Once the pictures are removed, output the remaining entries exactly as given.
══ Input
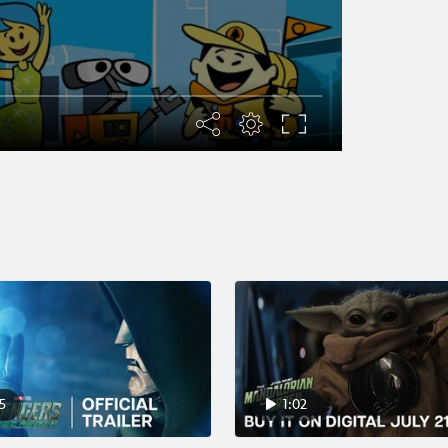
5
1:02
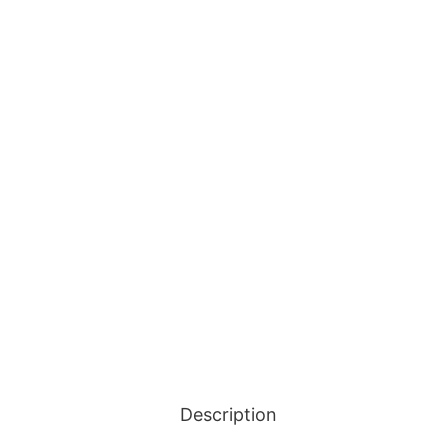
Description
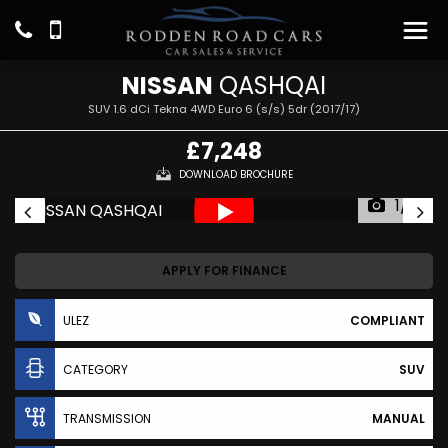
NISSAN
QASHQAI
SUV 1.6 dCi Tekna 4WD Euro 6 (s/s) 5dr (2017/17)
£7,248
DOWNLOAD BROCHURE
1/31
APPLY FOR FINANCE
ULEZ
COMPLIANT
CATEGORY
SUV
TRANSMISSION
MANUAL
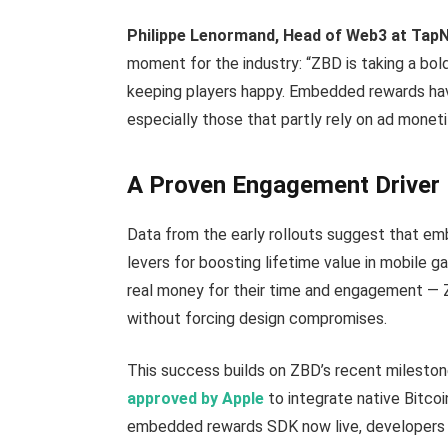
Philippe Lenormand, Head of Web3 at Tap
moment for the industry: “ZBD is taking a bo
keeping players happy. Embedded rewards hav
especially those that partly rely on ad moneti
A Proven Engagement Driver
Data from the early rollouts suggest that e
levers for boosting lifetime value in mobile g
real money for their time and engagement —
without forcing design compromises.
This success builds on ZBD’s recent milesto
approved by Apple
to integrate native Bitco
embedded rewards SDK now live, developers ca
════
**Output of the exercise:**
5
1:02
Description
NISSAN
QASHQAI
SUV 1.6 dCi Tekna 4WD Euro 6 (s/s) 5dr (2017/17)
£7,248
DOWNLOAD BROCHURE
1/31
APPLY FOR FINANCE
ULEZ
COMPLIANT
CATEGORY
SUV
TRANSMISSION
MANUAL
Philippe Lenormand, Head of Web3 at Tap
moment for the industry: “ZBD is taking a bo
keeping players happy. Embedded rewards hav
especially those that partly rely on ad moneti
A Proven Engagement Driver
Data from the early rollouts suggest that e
levers for boosting lifetime value in mobile g
real money for their time and engagement —
without forcing design compromises.
This success builds on ZBD’s recent milesto
approved by Apple
to integrate native Bitco
embedded rewards SDK now live, developers ca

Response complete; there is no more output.